**Transcribed page contents:**
------------------------------------------------------------------------

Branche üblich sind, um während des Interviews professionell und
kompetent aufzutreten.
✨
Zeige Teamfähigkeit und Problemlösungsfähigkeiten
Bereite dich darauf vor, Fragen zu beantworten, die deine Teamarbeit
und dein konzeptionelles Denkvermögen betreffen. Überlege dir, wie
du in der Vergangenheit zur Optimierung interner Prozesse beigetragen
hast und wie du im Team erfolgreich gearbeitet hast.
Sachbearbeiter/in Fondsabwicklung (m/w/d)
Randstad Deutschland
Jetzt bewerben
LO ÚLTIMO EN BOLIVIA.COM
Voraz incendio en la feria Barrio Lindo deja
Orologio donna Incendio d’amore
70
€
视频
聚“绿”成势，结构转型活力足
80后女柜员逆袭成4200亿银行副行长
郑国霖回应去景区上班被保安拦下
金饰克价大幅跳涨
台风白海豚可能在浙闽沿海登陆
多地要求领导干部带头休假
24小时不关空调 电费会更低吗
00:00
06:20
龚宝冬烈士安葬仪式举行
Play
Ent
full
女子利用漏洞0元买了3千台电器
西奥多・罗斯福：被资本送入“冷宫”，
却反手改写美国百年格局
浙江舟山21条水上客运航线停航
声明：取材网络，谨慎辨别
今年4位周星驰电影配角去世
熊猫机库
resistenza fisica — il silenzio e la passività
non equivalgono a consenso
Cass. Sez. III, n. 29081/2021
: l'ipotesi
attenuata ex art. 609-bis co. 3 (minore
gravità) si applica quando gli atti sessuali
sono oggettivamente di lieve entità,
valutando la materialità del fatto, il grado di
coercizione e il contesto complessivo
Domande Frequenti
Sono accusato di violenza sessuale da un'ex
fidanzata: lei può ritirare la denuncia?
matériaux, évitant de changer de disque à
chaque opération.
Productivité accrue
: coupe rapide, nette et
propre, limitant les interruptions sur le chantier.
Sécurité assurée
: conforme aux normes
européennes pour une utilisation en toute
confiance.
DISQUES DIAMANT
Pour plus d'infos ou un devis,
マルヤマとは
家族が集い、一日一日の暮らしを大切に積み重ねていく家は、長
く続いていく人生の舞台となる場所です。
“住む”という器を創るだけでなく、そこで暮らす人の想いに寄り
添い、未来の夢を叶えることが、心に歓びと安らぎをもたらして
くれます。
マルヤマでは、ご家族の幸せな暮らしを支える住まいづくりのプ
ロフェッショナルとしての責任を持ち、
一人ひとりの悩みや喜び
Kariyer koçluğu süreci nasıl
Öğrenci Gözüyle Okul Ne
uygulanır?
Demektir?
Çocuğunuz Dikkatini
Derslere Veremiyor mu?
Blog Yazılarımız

------------------------------------------------------------------------

**WHAT YOU WILL DO:** Look for the line with "ロフェッショナルとしての責任を持ち、" in the records above. Repeat it and each line after it exactly.

**PROBLEM SOLUTION:**
ロフェッショナルとしての責任を持ち、
一人ひとりの悩みや喜び
Kariyer koçluğu süreci nasıl
Öğrenci Gözüyle Okul Ne
uygulanır?
Demektir?
Çocuğunuz Dikkatini
Derslere Veremiyor mu?
Blog Yazılarımız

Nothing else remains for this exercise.